● **Dataset**
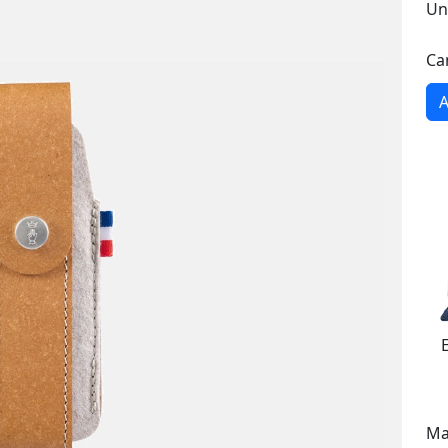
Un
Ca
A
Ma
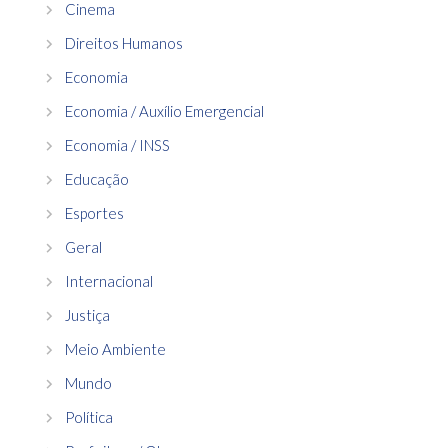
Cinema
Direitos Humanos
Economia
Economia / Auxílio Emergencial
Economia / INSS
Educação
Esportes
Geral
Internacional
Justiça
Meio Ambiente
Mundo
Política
==
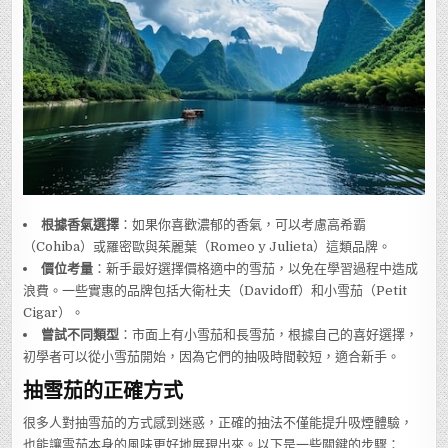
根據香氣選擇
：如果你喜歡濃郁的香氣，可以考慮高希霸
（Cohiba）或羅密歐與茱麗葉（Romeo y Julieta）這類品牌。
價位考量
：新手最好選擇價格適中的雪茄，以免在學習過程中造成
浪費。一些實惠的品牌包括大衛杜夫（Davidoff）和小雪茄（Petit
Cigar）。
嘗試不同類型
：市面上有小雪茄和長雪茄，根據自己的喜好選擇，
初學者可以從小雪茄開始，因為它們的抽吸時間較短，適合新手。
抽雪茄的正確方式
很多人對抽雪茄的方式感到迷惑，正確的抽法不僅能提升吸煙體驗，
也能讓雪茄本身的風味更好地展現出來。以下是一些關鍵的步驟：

● **Prompt**
Wherever the string "Economia" appears in the data above, report the whole line.

● **Result for this task**
Economia
Economia / Auxílio Emergencial
Economia / INSS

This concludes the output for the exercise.